History of dentistry – Oral disease has been a problem for humans from the beginning of history. Skulls of CroMagnon peoples, who inhabited the earth 25,000 years ago, show evidence of tooth decay.
The earliest recorded reference to oral disease in history of dentistry is from an ancient (5000 B.C.) Sumerian text that describes, “tooth worms” as a cause of dental decay. There is historical evidence that the Chinese used acupuncture around 2700 B.C. to treat pain associated with tooth decay.

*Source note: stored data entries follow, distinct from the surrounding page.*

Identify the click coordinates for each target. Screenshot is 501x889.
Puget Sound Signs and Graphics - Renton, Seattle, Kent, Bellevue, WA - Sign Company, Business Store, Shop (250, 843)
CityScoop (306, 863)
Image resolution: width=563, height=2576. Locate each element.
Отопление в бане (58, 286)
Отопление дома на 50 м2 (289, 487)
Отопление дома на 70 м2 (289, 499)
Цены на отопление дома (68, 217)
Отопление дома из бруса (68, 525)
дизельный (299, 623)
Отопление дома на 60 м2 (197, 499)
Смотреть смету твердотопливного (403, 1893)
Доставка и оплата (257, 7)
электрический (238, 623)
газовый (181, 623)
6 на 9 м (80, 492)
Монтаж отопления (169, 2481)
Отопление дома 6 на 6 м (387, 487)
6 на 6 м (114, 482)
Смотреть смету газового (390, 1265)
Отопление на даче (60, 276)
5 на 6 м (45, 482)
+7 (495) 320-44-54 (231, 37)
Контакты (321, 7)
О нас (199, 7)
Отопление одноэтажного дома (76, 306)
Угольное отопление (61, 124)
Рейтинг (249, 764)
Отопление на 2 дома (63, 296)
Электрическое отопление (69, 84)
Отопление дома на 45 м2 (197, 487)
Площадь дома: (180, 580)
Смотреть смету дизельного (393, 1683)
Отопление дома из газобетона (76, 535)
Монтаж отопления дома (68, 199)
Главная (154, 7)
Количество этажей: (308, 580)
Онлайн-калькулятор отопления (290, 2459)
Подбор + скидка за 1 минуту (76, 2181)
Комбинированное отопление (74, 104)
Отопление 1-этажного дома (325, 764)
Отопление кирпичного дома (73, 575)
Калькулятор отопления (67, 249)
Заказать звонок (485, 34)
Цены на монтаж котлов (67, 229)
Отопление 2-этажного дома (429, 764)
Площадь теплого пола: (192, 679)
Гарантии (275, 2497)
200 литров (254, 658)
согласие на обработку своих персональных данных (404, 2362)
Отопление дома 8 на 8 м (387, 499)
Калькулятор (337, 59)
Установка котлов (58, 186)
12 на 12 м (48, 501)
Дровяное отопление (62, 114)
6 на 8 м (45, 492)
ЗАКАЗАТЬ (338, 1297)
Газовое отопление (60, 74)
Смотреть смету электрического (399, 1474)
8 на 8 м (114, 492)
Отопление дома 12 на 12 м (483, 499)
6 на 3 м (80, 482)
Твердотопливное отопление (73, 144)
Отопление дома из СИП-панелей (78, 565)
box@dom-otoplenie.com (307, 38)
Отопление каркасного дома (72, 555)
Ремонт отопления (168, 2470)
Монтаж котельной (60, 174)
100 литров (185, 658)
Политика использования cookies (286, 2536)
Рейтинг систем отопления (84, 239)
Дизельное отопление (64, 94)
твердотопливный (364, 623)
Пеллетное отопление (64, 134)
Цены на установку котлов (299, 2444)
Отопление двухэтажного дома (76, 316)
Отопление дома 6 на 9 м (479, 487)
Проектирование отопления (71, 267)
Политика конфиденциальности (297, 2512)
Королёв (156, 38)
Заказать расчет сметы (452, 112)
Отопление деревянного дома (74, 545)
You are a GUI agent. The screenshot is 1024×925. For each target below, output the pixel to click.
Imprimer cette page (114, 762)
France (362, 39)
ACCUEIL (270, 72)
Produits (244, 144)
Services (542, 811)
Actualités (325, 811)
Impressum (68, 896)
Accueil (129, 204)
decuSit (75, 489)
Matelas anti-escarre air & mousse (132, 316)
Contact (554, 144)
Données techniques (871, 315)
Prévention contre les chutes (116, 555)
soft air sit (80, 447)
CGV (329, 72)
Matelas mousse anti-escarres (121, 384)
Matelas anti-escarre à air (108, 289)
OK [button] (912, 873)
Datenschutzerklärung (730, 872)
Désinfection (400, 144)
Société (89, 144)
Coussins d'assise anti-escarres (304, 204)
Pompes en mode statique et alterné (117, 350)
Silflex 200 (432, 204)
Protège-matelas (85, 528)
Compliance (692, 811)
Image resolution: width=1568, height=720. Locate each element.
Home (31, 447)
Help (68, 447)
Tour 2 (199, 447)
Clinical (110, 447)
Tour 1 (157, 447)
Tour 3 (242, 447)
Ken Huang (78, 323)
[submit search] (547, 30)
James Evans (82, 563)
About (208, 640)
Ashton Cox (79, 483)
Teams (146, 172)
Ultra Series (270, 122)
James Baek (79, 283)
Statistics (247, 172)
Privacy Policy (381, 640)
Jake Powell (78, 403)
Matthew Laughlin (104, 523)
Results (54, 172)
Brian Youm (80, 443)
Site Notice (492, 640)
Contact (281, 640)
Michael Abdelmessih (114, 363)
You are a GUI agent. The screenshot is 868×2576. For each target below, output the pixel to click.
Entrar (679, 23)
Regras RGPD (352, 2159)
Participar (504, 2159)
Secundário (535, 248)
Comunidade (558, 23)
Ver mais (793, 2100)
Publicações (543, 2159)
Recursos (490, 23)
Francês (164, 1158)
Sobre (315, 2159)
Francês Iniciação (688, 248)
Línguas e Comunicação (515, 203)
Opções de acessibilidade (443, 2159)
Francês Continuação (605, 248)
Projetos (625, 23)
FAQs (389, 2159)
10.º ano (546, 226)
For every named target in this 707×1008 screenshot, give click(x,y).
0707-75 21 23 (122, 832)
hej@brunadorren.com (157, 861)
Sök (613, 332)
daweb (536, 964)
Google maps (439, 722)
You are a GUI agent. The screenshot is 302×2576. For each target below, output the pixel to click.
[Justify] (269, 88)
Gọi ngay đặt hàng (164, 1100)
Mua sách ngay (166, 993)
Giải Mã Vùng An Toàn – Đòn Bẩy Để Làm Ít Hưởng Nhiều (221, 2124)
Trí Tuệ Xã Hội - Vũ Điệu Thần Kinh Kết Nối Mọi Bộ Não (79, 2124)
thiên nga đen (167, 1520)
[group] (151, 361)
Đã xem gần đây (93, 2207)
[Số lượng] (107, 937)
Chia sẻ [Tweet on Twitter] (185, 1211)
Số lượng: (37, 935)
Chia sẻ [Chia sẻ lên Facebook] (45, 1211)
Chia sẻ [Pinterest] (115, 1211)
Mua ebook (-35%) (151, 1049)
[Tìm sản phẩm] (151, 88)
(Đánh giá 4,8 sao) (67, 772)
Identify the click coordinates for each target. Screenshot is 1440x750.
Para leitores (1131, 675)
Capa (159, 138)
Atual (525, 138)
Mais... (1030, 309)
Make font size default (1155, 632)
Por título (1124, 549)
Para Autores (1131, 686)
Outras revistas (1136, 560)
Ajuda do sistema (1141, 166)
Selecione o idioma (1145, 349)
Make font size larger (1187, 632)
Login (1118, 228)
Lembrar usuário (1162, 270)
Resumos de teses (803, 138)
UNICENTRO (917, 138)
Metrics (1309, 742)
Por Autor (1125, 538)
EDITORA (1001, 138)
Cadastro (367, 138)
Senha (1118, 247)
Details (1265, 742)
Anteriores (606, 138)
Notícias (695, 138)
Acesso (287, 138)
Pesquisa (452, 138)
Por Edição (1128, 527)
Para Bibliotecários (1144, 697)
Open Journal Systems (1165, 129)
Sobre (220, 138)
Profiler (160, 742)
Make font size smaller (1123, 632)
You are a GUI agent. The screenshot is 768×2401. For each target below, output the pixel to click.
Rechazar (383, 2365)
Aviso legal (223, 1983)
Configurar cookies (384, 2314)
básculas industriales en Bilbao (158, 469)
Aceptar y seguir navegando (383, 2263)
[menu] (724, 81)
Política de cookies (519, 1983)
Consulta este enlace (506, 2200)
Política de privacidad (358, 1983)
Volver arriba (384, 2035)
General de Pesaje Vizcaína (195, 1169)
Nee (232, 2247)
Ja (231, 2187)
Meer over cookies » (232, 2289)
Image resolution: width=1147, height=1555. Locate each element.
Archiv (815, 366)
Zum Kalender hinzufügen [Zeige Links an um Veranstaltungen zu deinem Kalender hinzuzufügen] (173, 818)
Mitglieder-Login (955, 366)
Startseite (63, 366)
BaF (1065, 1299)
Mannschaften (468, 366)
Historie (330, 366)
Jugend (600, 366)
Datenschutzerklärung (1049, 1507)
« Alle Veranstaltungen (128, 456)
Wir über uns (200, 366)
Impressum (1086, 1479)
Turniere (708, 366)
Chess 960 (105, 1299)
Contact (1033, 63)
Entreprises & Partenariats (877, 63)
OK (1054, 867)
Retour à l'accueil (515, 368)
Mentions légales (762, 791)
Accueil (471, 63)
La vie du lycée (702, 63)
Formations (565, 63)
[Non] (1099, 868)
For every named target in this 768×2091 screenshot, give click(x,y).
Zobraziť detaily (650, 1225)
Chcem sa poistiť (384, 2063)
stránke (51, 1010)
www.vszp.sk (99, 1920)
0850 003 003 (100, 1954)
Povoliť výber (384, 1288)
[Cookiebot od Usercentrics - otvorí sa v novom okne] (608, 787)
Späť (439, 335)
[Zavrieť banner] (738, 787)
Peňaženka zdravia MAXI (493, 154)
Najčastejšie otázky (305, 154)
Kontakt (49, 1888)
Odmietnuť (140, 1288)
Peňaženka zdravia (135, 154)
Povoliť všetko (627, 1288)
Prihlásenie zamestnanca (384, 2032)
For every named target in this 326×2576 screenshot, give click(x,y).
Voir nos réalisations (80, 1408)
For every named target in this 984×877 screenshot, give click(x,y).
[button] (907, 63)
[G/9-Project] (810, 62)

The history of dentistry dates back thousands of years to ancient civilizations. Evidence of this history is available through archeological excavations. Archeologists have been able to date dentistry as far back as 3000 B .C. One example of history of dentistry is found in human skulls which include various forms of tooth replacement as well as other dental procedures.
In addition to actual remains, scientists have discovered dental tools such as forceps and dental picks. It is interesting when we realize that many of the designs of these ancient artifacts are utilized in the instruments today. In many civilizations such as those of the Chinese, the Egyptians, and the Greeks, there were designated healers who experimented in the treatment of dental ailments.
The ancient Roman civilization is an excellent source for information relating to the lifestyles of ancient times. We are fortunate to benefit from the writings of Roman scientists and scholars, as it is from these works that we are able to learn from this civilization. There was a scholar who lived about A.D. 30 named Celsus. He created a medical documentation called On Medicine, which is considered to be one of the best medical works of his time.
It is interesting to note that although his work has served as one of the first medical texts, Celsus was not a physician. Celsus wrote in his book on several areas of history of dentistry. One subject of interest to him was in the induction of sleep for patients who suffered from toothaches.
He also wrote quite a bit on the treatment to aid in the resolution of pain from dental abscesses. The writing of Celsus also contained documentation regarding the first recognized cases of orthodontic treatment in history of dentistry. This was accomplished through the use of appliances and finger pressure.
Arabian physicians attached great importance to clean teeth. They described various procedures to “scrape” the teeth and designed sets of specialized instruments to accomplish that task. The Arabians in history of dentistry used a “toothbrush,” a small polishing stick that was beaten and softened at one end, applied mouthwashes and dentifrice powders.